# Information on old tools?



## Zantosa53 (Jan 8, 2014)

I just grabbed an old looking sears craftsman miter box and saw model number 881.36302 off craigslist for ten bucks. I was curious to see how old it might be. It even had the manual but I don't see a single date on the darn thing. So I was wondering if anyone out there knew a website I could punch in the model number and it could give me some basic info?


----------



## john sayles (May 27, 2013)

Alas - I know of no such site. As you might guess, the greatest body of information available is that applicable to Stanley tools.
Sears woodworking tools (especially Craftsman) were made by others and branded for sale by them.
The point is that you can sometimes figure out what you have by looking at sources from Millers Falls, or Sargent.
Most of the desirable Craftsman miter boxes are probably Millers Falls products.
One other thought: you can go here (bottom of page) and see the history of the Craftsman logo -- that might help you bracket a date of manufacture.


----------



## Zantosa53 (Jan 8, 2014)

Thanks I'll give that a shot and see what I can come up with.


----------



## amckenzie4 (Apr 29, 2010)

Looks a lot like my old Millers Falls miter box... You can see some information on similar tools, including setup and tuning, here. I found that site to be quite helpful.


----------



## markerman268 (Jul 13, 2014)

john sayles said:


> Alas - I know of no such site. As you might guess, the greatest body of information available is that applicable to Stanley tools.
> Sears woodworking tools (especially Craftsman) were made by others and branded for sale by them.
> The point is that you can sometimes figure out what you have by looking at sources from Millers Falls, or Sargent.
> Most of the desirable Craftsman miter boxes are probably Millers Falls products.
> One other thought: you can go here (bottom of page) and see the history of the Craftsman logo -- that might help you bracket a date of manufacture.

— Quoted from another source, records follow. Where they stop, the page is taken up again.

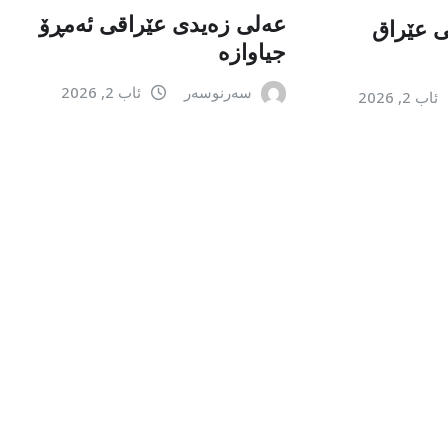
عەلی زەیدی عێراقی ئەمڕۆ
می عێراق
جیاوازە
سەرنوسەر
ئاب 2, 2026
ئاب 2, 2026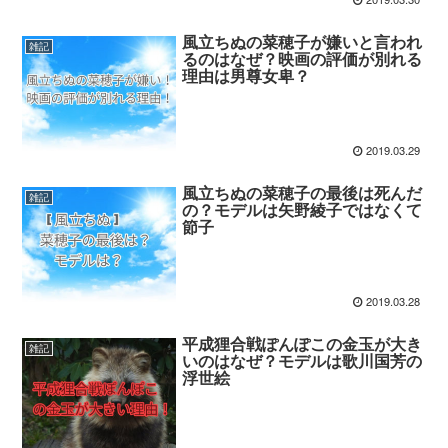
風立ちぬの菜穂子が嫌いと言われ
雑記
るのはなぜ？映画の評価が別れる
理由は男尊女卑？
2019.03.29
風立ちぬの菜穂子の最後は死んだ
雑記
の？モデルは矢野綾子ではなくて
節子
2019.03.28
平成狸合戦ぽんぽこの金玉が大き
雑記
いのはなぜ？モデルは歌川国芳の
浮世絵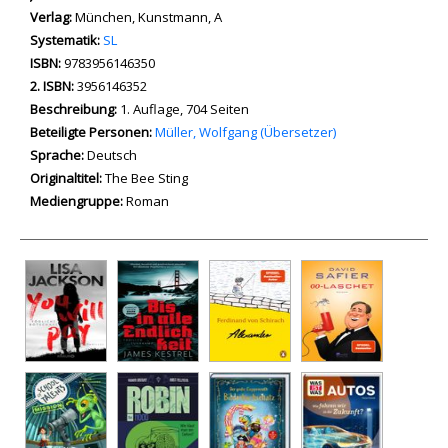
Verlag:
München, Kunstmann, A
opens in new tab
Diesen Link in neuem Tab öffnen
Systematik:
Suche nach dieser Systematik
SL
Suche nach diesem Interessenskreis
ISBN:
9783956146350
2. ISBN:
3956146352
Beschreibung:
1. Auflage, 704 Seiten
Beteiligte Personen:
Suche nach dieser Beteiligten Person
Müller, Wolfgang (Übersetzer)
Sprache:
Deutsch
Originaltitel:
The Bee Sting
Mediengruppe:
Roman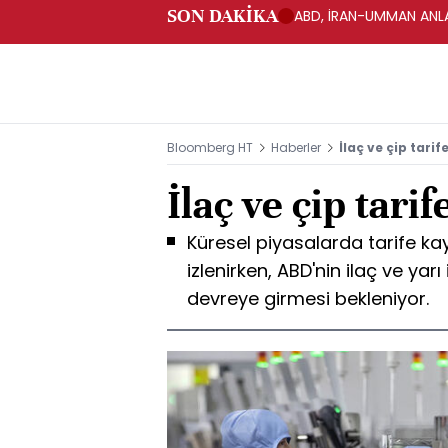
SON DAKİKA
ABD, İRAN-UMMAN ANLA
Bloomberg HT
Haberler
İlaç ve çip tarif
İlaç ve çip tarif
Küresel piyasalarda tarife kay
izlenirken, ABD'nin ilaç ve yarı
devreye girmesi bekleniyor.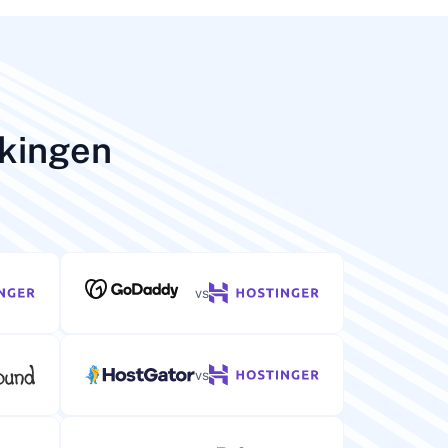
jkingen
vs
vs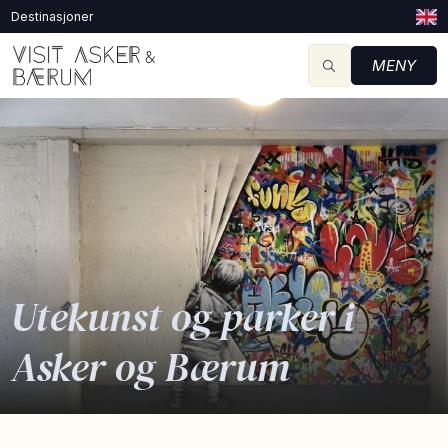
Destinasjoner
MENY
Utekunst og parker i
Asker og Bærum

I just found one of these at a local thrift store. When I got home I looked it up on ebay and found several of them for sale. I also saw one exactly like it manufactured by a company called "Hempe". Here is a link to the auction. http://www.ebay.com/itm/Vintage-lar...901?pt=LH_DefaultDomain_0&hash=item35cac13f05


----------



## timetestedtools (Aug 23, 2012)

See if this helps. http://vintagemachinery.org/craftsman/manufacturers.aspx

It looks like it was made by Hempe, which means its 1943 or newer. That's a start.

Also, this is a Fulton article, but has links to some Craftsman history.


----------